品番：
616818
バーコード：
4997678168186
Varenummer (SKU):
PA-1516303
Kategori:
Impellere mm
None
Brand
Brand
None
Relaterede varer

> [REQUIRED WORK] The records above should be copied out again in full, exactly as they appear.

> [ANSWER SPACE]
品番：
616818
バーコード：
4997678168186
Varenummer (SKU):
PA-1516303
Kategori:
Impellere mm
None
Brand
Brand
None
Relaterede varer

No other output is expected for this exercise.